The birth of Jesus Christ.
My view: Jesus' birth is why the holiday, Christmas, exists. Without the birth of Jesus Christ we would not celebrate Christmas and have these traditions we have every year, such as; advent calendars, Christmas movies, presents, Christmas dinner and more!

7. Carol:

Plural noun: carols

 A religious folk song or popular hymn, particularly one associated with Christmas.
My view: Christmas carols are sung every year at church, outside people's homes and anywhere in the street. People sing them to spread the message about what Christmas really means and sometimes even do it for charity. They just make you feel warm and happy inside.

6. Wreath:

Plural noun: wreaths

 An arrangement of flowers, leaves, or stems fastened in a ring and used for decoration or for lying on a grave.
My view: We hang wreaths on our doors at Christmas every year, but why do we do it? We do it because in the old days it meant that you wished good health on your neighbours and people would exchange their wreaths almost as presents. It's a good tradition as it's quite meaningful.

5. Snowman:

Plural noun: snowmen

A representation of a human figure created with compressed snow.
My view: It doesn't snow every year, yet we think of snowman when Christmas is mentioned. They're just a very Christmassy thing as Christmas lies in winter and snow generally comes in winter (but obviously this depends on British weather). You can personalise snowmen however you want, with different hats, scarfs and coats.

 4. Elf:

Plural noun: elves

A supernatural creature of folk tales typically represented as a small, delicate, elusive figure in human form with pointed ears, magical powers, and a capricious nature.
My view: Elves are made up creatures from stories. Christmas elves help out Santa at Christmas, making toys and helping Santa be on time at Christmas so that everyone has presents to wake up to on Christmas morning. They're very cute looking and you always think of Christmas when you see one or elves are mentioned.

3. Festive:

Relating to a festival, especially Christmas.
My view: Festive is a very Christmassy word, you don't hear at any other time of the year other than in December. It gets you in the party spirit and it makes you feel happy because you know that you won't be sticking to your normal routine and will be doing different and festive things.

2. Noel:

Christmas, especially as a refrain in carols and on Christmas cards.
My view: Noel is another name for Christmas and is normally on the front of your Christmas card. Noel comes from the French language, "Joyeux Noel" means "Merry Christmas". It makes you think of Christmas because the word literally means, well, Christmas and it's on the front of a lot of Christmas cards that we give each other.

1. Tinsel:

A form of decoration consisting of thin strips of shiny metal foil attached to a long piece of thread.

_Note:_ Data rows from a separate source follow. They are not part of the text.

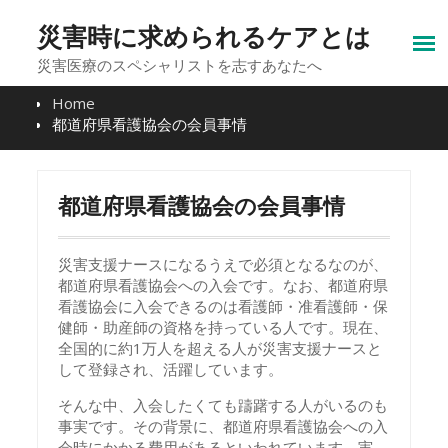
Skip
to
災害時に求められるケアとは
content
災害医療のスペシャリストを志すあなたへ
Home
都道府県看護協会の会員事情
都道府県看護協会の会員事情
災害支援ナースになるうえで必須となるなのが、
都道府県看護協会への入会です。なお、都道府県
看護協会に入会できるのは看護師・准看護師・保
健師・助産師の資格を持っている人です。現在、
全国的に約1万人を超える人が災害支援ナースと
して登録され、活躍しています。
そんな中、入会したくても躊躇する人がいるのも
事実です。その背景に、都道府県看護協会への入
会時にかかる費用があるといわれています。実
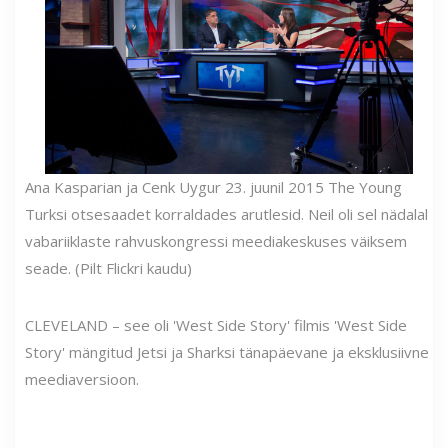
Ana Kasparian ja Cenk Uygur 23. juunil 2015 The Young
Turksi otsesaadet korraldades arutlesid. Neil oli sel nädalal
vabariiklaste rahvuskongressi meediakeskuses väiksem
seade. (Pilt Flickri kaudu)
CLEVELAND – see oli 'West Side Story' filmis 'West Side
Story' mängitud Jetsi ja Sharksi tänapäevane ja eksklusiivne
meediaversioon.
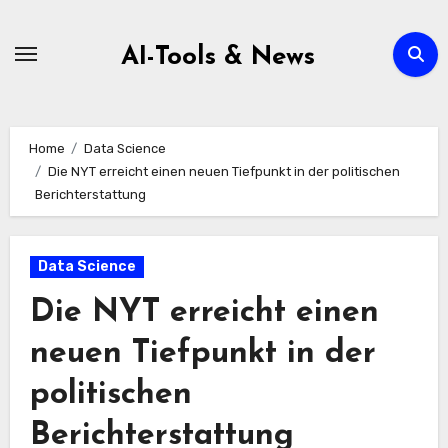
Zum
Inhalt
AI-Tools & News
springen
Home
Data Science
Die NYT erreicht einen neuen Tiefpunkt in der politischen
Berichterstattung
Data Science
Die NYT erreicht einen
neuen Tiefpunkt in der
politischen
Berichterstattung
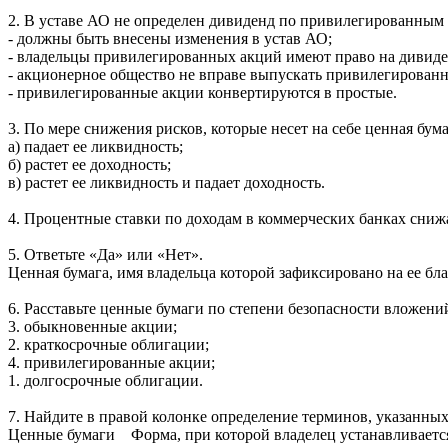
2. В уставе АО не определен дивиденд по привилегированным 
- должны быть внесены изменения в устав АО;
- владельцы привилегированных акций имеют право на дивиде
- акционерное общество не вправе выпускать привилегирован
- привилегированные акции конвертируются в простые.
3. По мере снижения рисков, которые несет на себе ценная бума
а) падает ее ликвидность;
б) растет ее доходность;
в) растет ее ликвидность и падает доходность.
4. Процентные ставки по доходам в коммерческих банках сниж
5. Ответьте «Да» или «Нет».
Ценная бумага, имя владельца которой зафиксировано на ее блан
6. Расставьте ценные бумаги по степени безопасности вложени
3. обыкновенные акции;
2. краткосрочные облигации;
4. привилегированные акции;
1. долгосрочные облигации.
7. Найдите в правой колонке определение терминов, указанных
Ценные бумаги Форма, при которой владелец устанавливается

My view: Tinsel is a big part of Christmas, everyone wraps it around their tree to make it look pretty and sparkly but why do we do it? We do it because it's a modern equivalent of the evergreens that were brought indoors to brighten up homes at Yuletide. Many of our Christmas traditions have pagan origins, and predate the birth of Jesus.

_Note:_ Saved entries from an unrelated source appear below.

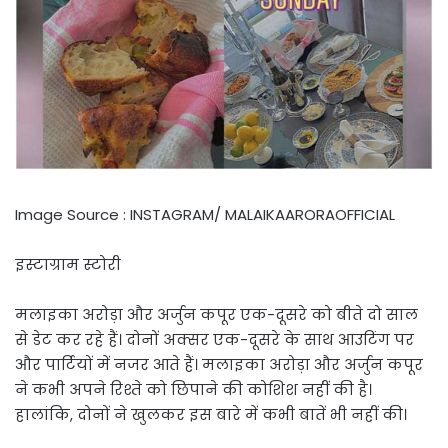
Image Source : INSTAGRAM/ MALAIKAARORAOFFICIAL
इस्टाग्राम स्टोरी
मलाइका अरोड़ा और अर्जुन कपूर एक-दूसरे को बीते दो साल
से डेट कर रहे हैं। दोनों अक्सर एक-दूसरे के साथ आउटिंग पर
और पार्टियों में नजर आते हैं। मलाइका अरोड़ा और अर्जुन कपूर
ने कभी अपने रिश्ते को छिपाने की कोशिश नहीं की है।
हालांकि, दोनों ने खुलकर इस बारे में कभी बातें भी नहीं की।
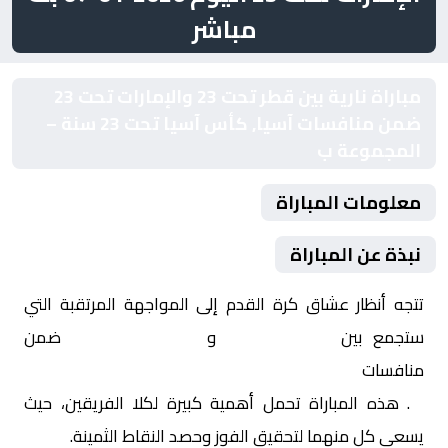
مباشر
مباراة نارية بين قطر تحت 23 والإمارات تحت 23
ضمن منافسات آسيا, كأس آسيا تحت 23 سنة –
المجموعة ب
معلومات المباراة
نبذة عن المباراة
تتجه أنظار عشاق كرة القدم إلى المواجهة المرتقبة التي
ستجمع بين
قطر تحت 23
و
الإمارات تحت 23
ضمن
منافسات
آسيا, كأس آسيا تحت 23 سنة – المجموعة
ب
. هذه المباراة تحمل أهمية كبيرة لكلا الفريقين، حيث
يسعى كل منهما لتحقيق الفوز وحصد النقاط الثمينة.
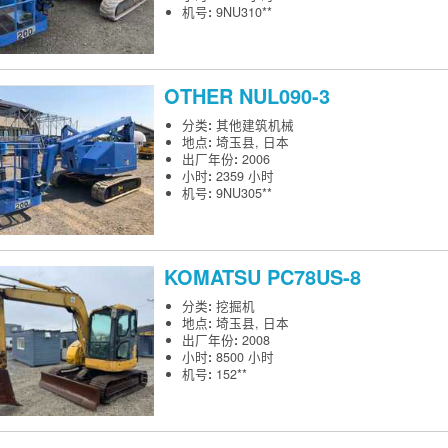
机号
:
9NU310**
OTHER
NUL090-3
分类
:
其他建筑机械
地点
:
埼玉县, 日本
出厂年份
:
2006
小时
:
2359 小时
机号
:
9NU305**
KOMATSU
PC78US-8
分类
:
挖掘机
地点
:
埼玉县, 日本
出厂年份
:
2008
小时
:
8500 小时
机号
:
152**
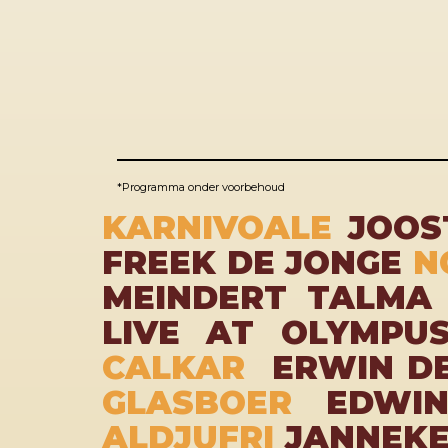
*Programma onder voorbehoud
KARNIVOALE
JOOS
FREEK DE JONGE
N
MEINDERT TALM
LIVE AT OLYMP
CALKAR
ERWIN D
GLASBOER
EDWI
ALDJUFRI
JANNEKE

What words make you think of Christmas? Tell us on Facebook and Twitter!

Monday, November 30, 2015

An exclusive insight into the brilliant Billy Elliot

By Beth Hepple; Here at our English Centre in Greenwich, we have an active social programme and there is always an array of things for our students to do, from theatre trips to walking tours and museum trips. At Twin HQ, some of our staff were lucky enough to attend a screening of Billy Elliot the Musical at the Victoria Palace Theatre.

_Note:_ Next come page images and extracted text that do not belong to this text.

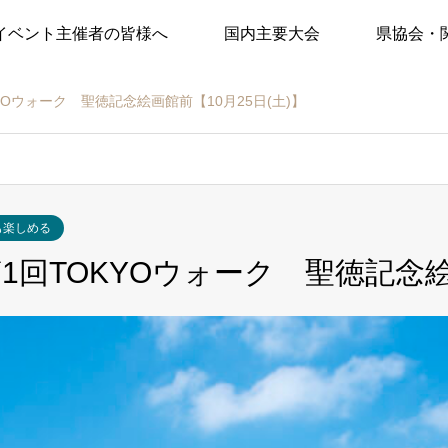
イベント主催者の皆様へ
国内主要大会
県協会・
YOウォーク 聖徳記念絵画館前【10月25日(土)】
も楽しめる
1回TOKYOウォーク 聖徳記念絵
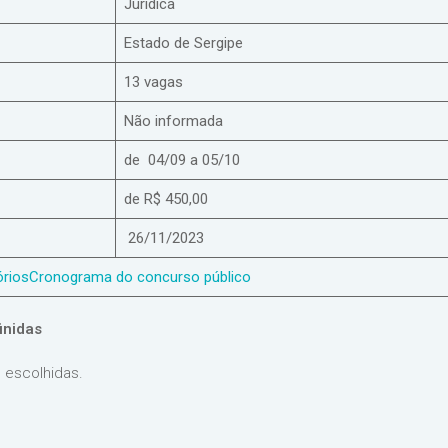
Jurídica
Estado de Sergipe
13 vagas
Não informada
de 04/09 a 05/10
de R$ 450,00
26/11/2023
órios
Cronograma do concurso público
inidas
 escolhidas.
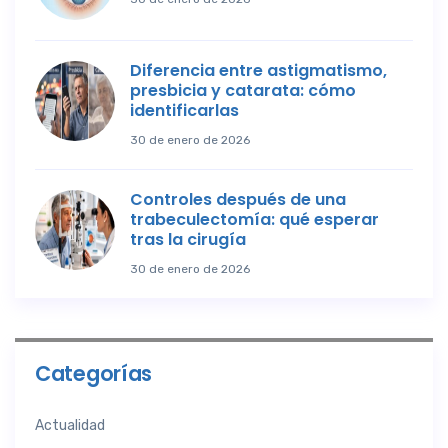
Diferencia entre astigmatismo,
presbicia y catarata: cómo
identificarlas
30 de enero de 2026
Controles después de una
trabeculectomía: qué esperar
tras la cirugía
30 de enero de 2026
Categorías
Actualidad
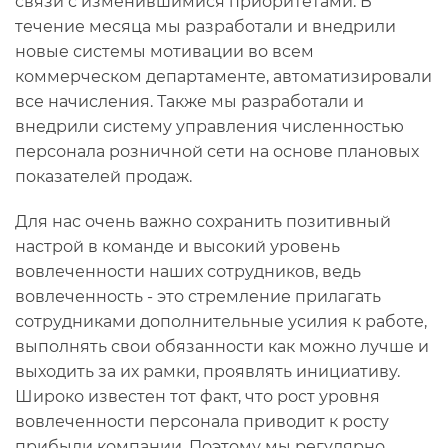
связи с изменившимися приоритетами. В
течение месяца мы разработали и внедрили
новые системы мотивации во всем
коммерческом департаменте, автоматизировали
все начисления. Также мы разработали и
внедрили систему управления численностью
персонала розничной сети на основе плановых
показателей продаж.
Для нас очень важно сохранить позитивный
настрой в команде и высокий уровень
вовлеченности наших сотрудников, ведь
вовлеченность - это стремление прилагать
сотрудниками дополнительные усилия к работе,
выполнять свои обязанности как можно лучше и
выходить за их рамки, проявлять инициативу.
Широко известен тот факт, что рост уровня
вовлеченности персонала приводит к росту
прибыли компании. Поэтому мы регулярно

Located just a stone’s throw away from Victoria station, the Victoria palace was opened in 1911 and its exterior is the epitome of regal London. At twin, we are often able to secure tickets at a discounted rate for students and candidates on any course within Twin Group, meaning that they have the opportunity to experience theatre in London’s famous West End.

Billy Elliot is one of the most fun musicals currently being shown in the London at the moment, with some of the Staff at Twin HQ referring to it as ‘an absolute must-see’. Our very own Internet genius, David, shared some of his thoughts: “What a fantastic show with such a great cast, the young lad playing Billy (Euan Garrett) was outstanding and so very talented.  Ruthie Henshall, with her usual high standard of acting, was great in her role of Mrs. Wilkinson the dance teacher.

“The show was very funny in parts, especially the character of Grandma, and sad at times such as when Billy was talking to his mum. Overall, it was a very uplifting and inspiring performance.”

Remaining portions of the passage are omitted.